# Specific 3D Printers, Scanners, & Hardware > Other 3D Printers / Scanners / Hardware > QU-BD One Up & Two Up Forum >  Keep your money, don't trust this compagnie!

## Ouserkaf

My wife ordered a TwoUp 3D printer for  €459.59 (+2x abs spool, heated bed,...) in february (for april pre-order) on the site http://quintessentialuniversalbuildingdevice.com/, i receive my printer in jully, but when i opened the package, i was surprised to see that much parts was missing (motor, filament spool, ...).
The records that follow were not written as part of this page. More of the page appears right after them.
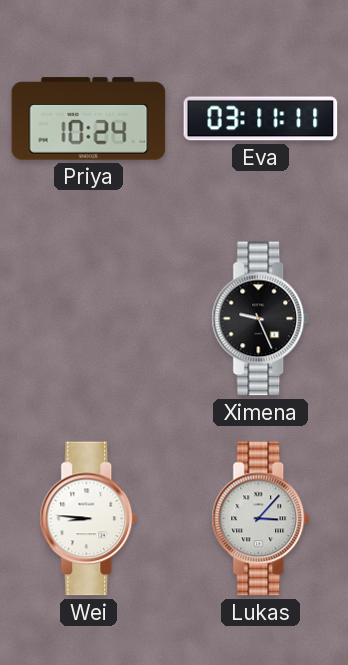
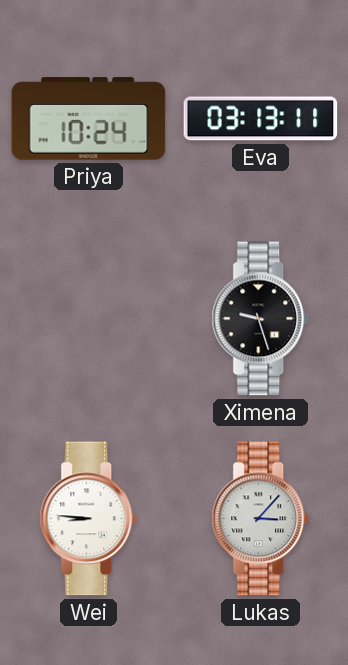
Eva: 03:11 -> 03:13
Ximena: 9:26 -> 9:27
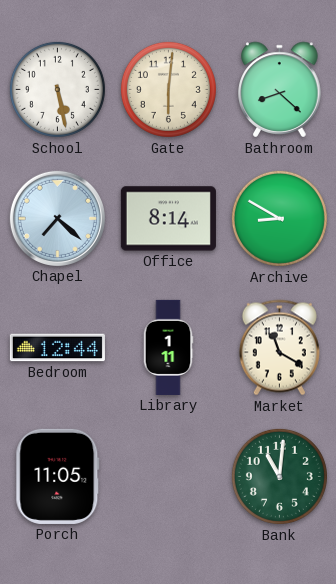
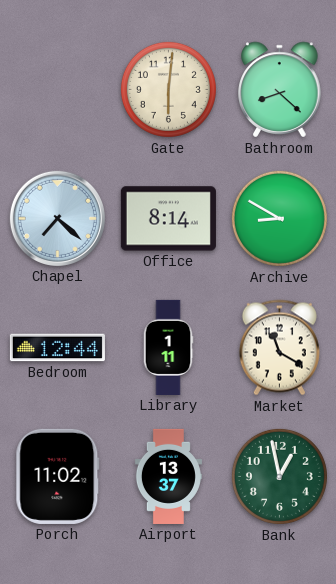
School: 5:28 -> none
Porch: 11:05 -> 11:02
Airport: none -> 13:37
Bank: 11:01 -> 12:58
After lot of ticket support, they just ignore my tickets and make them as resolved without taking a moment to comment them, i can't use this printer since the more importants parts are missing. I'm sad because my wife was very happy to make me this giff, because she knows that i wanted a printer for professional purpose.

So please guys, if you want buy a printer, don't buy this one, else you will certainly regret because im not the only one, lot of ppl are in my case...

----------


## jimc

They have a very long history of shady business practices

----------


## Mjolinor

> They have a very long history of shady business practices


Are they from Little Rock? Isn't that where Bill Clinton came from? Enough said then.  :Smile:

----------


## Geoff

This seems to now be a regular thing for this company, it's a shame, I am sympathetic to those that lost their money. It is mainly the reason I don't back these things anymore, so many of them cannot actually deliver what they promise it's disappointing for the industry.

----------


## Ouserkaf

> This seems to now be a regular thing for this company, it's a shame, I am sympathetic to those that lost their money. It is mainly the reason I don't back these things anymore, so many of them cannot actually deliver what they promise it's disappointing for the industry.


The worst is that I 'm not even a kickstarter backer , I 'm just a customer of their online sales site ... : /

----------


## 3DPBuser

You might be able to sell the parts of your printer to others who need them, and make your money back.

----------


## Ouserkaf

> You might be able to sell the parts of your printer to others who need them, and make your money back.


No, i can't do that, else it would mean that i agree with this compagny, that i accept to be stoled...

Can anyone say me what is detailed references about some of my missing parts to buy them from an other site :

- AA (nema 17 stepper motor)
- FF (twoup size : 8 mm x 290 rod)
- GG (size : 8 mm x 290 rod - Threaded holes)
- HH (size : 3/8"-12 ACME SCREW)

I tried to find these parts, but i'm not sure they are the good ones... xD

----------


## bernardand

Are they from Little Rock? Isn't that where Bill Clinton came from? Enough said then

----------